Saved entries
☆ ☆ ☆

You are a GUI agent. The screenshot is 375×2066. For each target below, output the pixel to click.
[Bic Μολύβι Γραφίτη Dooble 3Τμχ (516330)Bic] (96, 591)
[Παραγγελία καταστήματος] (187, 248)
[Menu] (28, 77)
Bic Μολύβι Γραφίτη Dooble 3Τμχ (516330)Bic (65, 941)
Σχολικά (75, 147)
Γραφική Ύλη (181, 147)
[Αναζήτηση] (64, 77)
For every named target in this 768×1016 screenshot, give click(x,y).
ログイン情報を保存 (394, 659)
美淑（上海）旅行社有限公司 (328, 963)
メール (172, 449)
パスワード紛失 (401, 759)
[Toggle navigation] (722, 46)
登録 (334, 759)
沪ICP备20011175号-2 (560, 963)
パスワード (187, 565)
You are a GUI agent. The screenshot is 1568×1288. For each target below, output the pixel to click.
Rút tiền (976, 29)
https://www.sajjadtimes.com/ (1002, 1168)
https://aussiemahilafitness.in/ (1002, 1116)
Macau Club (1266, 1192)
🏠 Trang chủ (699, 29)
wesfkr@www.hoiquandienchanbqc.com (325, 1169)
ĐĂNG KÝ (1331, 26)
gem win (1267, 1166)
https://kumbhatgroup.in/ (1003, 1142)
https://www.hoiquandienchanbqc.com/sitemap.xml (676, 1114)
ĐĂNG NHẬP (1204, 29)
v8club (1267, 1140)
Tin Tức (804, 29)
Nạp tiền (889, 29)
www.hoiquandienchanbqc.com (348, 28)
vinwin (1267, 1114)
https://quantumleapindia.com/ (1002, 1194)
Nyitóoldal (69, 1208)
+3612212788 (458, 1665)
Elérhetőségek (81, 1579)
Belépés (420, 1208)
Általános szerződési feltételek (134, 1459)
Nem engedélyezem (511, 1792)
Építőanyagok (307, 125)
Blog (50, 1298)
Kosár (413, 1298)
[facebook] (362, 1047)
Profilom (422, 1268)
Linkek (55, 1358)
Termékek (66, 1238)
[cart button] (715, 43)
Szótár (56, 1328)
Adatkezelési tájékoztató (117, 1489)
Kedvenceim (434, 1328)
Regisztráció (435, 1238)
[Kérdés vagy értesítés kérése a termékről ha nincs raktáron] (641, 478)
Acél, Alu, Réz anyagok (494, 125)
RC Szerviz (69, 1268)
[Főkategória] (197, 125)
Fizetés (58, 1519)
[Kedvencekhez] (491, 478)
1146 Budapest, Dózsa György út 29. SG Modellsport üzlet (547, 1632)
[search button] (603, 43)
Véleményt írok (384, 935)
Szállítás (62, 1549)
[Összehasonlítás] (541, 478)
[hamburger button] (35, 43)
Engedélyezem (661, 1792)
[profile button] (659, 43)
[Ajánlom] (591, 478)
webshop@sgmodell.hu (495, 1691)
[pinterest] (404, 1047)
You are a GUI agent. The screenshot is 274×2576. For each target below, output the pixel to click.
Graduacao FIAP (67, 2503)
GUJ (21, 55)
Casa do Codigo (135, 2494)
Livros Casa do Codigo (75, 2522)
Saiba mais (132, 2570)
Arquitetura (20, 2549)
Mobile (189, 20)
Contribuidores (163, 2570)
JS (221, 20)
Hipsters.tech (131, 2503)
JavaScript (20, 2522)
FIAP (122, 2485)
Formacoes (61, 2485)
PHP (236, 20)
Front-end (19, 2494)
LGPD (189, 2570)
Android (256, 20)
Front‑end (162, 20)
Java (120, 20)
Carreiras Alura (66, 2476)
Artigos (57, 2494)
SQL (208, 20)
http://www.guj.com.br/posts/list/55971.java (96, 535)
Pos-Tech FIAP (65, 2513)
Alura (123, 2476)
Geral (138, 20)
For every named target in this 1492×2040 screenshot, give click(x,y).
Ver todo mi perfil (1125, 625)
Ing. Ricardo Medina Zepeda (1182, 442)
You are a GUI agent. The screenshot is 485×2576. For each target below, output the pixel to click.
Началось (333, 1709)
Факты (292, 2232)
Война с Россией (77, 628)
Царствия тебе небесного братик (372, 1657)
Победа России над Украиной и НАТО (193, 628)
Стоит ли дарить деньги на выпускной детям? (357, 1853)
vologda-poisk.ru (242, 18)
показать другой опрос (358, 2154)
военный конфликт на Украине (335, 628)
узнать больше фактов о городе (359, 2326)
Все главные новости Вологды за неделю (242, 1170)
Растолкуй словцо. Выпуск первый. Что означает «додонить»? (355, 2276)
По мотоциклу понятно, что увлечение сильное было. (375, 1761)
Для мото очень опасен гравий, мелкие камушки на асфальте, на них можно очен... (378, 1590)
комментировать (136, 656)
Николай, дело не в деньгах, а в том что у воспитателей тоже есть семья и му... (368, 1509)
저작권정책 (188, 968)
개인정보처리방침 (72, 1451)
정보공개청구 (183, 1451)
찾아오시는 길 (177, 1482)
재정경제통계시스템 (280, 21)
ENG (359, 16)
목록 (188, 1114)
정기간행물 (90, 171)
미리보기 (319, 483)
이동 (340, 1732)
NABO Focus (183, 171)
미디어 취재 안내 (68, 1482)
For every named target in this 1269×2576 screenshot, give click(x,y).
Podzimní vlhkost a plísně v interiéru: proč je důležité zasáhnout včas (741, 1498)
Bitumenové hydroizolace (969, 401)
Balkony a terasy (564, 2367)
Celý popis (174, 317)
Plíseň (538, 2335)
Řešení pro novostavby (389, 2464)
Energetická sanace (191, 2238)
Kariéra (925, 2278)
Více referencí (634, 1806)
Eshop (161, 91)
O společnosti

☆ ☆ ☆

■ Problem to solve: The entries listed above are to be output exactly. Leave none out.

■ Exercise solution:
You are a GUI agent. The screenshot is 375×2066. For each target below, output the pixel to click.
[Bic Μολύβι Γραφίτη Dooble 3Τμχ (516330)Bic] (96, 591)
[Παραγγελία καταστήματος] (187, 248)
[Menu] (28, 77)
Bic Μολύβι Γραφίτη Dooble 3Τμχ (516330)Bic (65, 941)
Σχολικά (75, 147)
Γραφική Ύλη (181, 147)
[Αναζήτηση] (64, 77)
For every named target in this 768×1016 screenshot, give click(x,y).
ログイン情報を保存 (394, 659)
美淑（上海）旅行社有限公司 (328, 963)
メール (172, 449)
パスワード紛失 (401, 759)
[Toggle navigation] (722, 46)
登録 (334, 759)
沪ICP备20011175号-2 (560, 963)
パスワード (187, 565)
You are a GUI agent. The screenshot is 1568×1288. For each target below, output the pixel to click.
Rút tiền (976, 29)
https://www.sajjadtimes.com/ (1002, 1168)
https://aussiemahilafitness.in/ (1002, 1116)
Macau Club (1266, 1192)
🏠 Trang chủ (699, 29)
wesfkr@www.hoiquandienchanbqc.com (325, 1169)
ĐĂNG KÝ (1331, 26)
gem win (1267, 1166)
https://kumbhatgroup.in/ (1003, 1142)
https://www.hoiquandienchanbqc.com/sitemap.xml (676, 1114)
ĐĂNG NHẬP (1204, 29)
v8club (1267, 1140)
Tin Tức (804, 29)
Nạp tiền (889, 29)
www.hoiquandienchanbqc.com (348, 28)
vinwin (1267, 1114)
https://quantumleapindia.com/ (1002, 1194)
Nyitóoldal (69, 1208)
+3612212788 (458, 1665)
Elérhetőségek (81, 1579)
Belépés (420, 1208)
Általános szerződési feltételek (134, 1459)
Nem engedélyezem (511, 1792)
Építőanyagok (307, 125)
Blog (50, 1298)
Kosár (413, 1298)
[facebook] (362, 1047)
Profilom (422, 1268)
Linkek (55, 1358)
Termékek (66, 1238)
[cart button] (715, 43)
Szótár (56, 1328)
Adatkezelési tájékoztató (117, 1489)
Kedvenceim (434, 1328)
Regisztráció (435, 1238)
[Kérdés vagy értesítés kérése a termékről ha nincs raktáron] (641, 478)
Acél, Alu, Réz anyagok (494, 125)
RC Szerviz (69, 1268)
[Főkategória] (197, 125)
Fizetés (58, 1519)
[Kedvencekhez] (491, 478)
1146 Budapest, Dózsa György út 29. SG Modellsport üzlet (547, 1632)
[search button] (603, 43)
Véleményt írok (384, 935)
Szállítás (62, 1549)
[Összehasonlítás] (541, 478)
[hamburger button] (35, 43)
Engedélyezem (661, 1792)
[profile button] (659, 43)
[Ajánlom] (591, 478)
webshop@sgmodell.hu (495, 1691)
[pinterest] (404, 1047)
You are a GUI agent. The screenshot is 274×2576. For each target below, output the pixel to click.
Graduacao FIAP (67, 2503)
GUJ (21, 55)
Casa do Codigo (135, 2494)
Livros Casa do Codigo (75, 2522)
Saiba mais (132, 2570)
Arquitetura (20, 2549)
Mobile (189, 20)
Contribuidores (163, 2570)
JS (221, 20)
Hipsters.tech (131, 2503)
JavaScript (20, 2522)
FIAP (122, 2485)
Formacoes (61, 2485)
PHP (236, 20)
Front-end (19, 2494)
LGPD (189, 2570)
Android (256, 20)
Front‑end (162, 20)
Java (120, 20)
Carreiras Alura (66, 2476)
Artigos (57, 2494)
SQL (208, 20)
http://www.guj.com.br/posts/list/55971.java (96, 535)
Pos-Tech FIAP (65, 2513)
Alura (123, 2476)
Geral (138, 20)
For every named target in this 1492×2040 screenshot, give click(x,y).
Ver todo mi perfil (1125, 625)
Ing. Ricardo Medina Zepeda (1182, 442)
You are a GUI agent. The screenshot is 485×2576. For each target below, output the pixel to click.
Началось (333, 1709)
Факты (292, 2232)
Война с Россией (77, 628)
Царствия тебе небесного братик (372, 1657)
Победа России над Украиной и НАТО (193, 628)
Стоит ли дарить деньги на выпускной детям? (357, 1853)
vologda-poisk.ru (242, 18)
показать другой опрос (358, 2154)
военный конфликт на Украине (335, 628)
узнать больше фактов о городе (359, 2326)
Все главные новости Вологды за неделю (242, 1170)
Растолкуй словцо. Выпуск первый. Что означает «додонить»? (355, 2276)
По мотоциклу понятно, что увлечение сильное было. (375, 1761)
Для мото очень опасен гравий, мелкие камушки на асфальте, на них можно очен... (378, 1590)
комментировать (136, 656)
Николай, дело не в деньгах, а в том что у воспитателей тоже есть семья и му... (368, 1509)
저작권정책 (188, 968)
개인정보처리방침 (72, 1451)
정보공개청구 (183, 1451)
찾아오시는 길 (177, 1482)
재정경제통계시스템 (280, 21)
ENG (359, 16)
목록 (188, 1114)
정기간행물 (90, 171)
미리보기 (319, 483)
이동 (340, 1732)
NABO Focus (183, 171)
미디어 취재 안내 (68, 1482)
For every named target in this 1269×2576 screenshot, give click(x,y).
Podzimní vlhkost a plísně v interiéru: proč je důležité zasáhnout včas (741, 1498)
Bitumenové hydroizolace (969, 401)
Balkony a terasy (564, 2367)
Celý popis (174, 317)
Plíseň (538, 2335)
Řešení pro novostavby (389, 2464)
Energetická sanace (191, 2238)
Kariéra (925, 2278)
Více referencí (634, 1806)
Eshop (161, 91)
O společnosti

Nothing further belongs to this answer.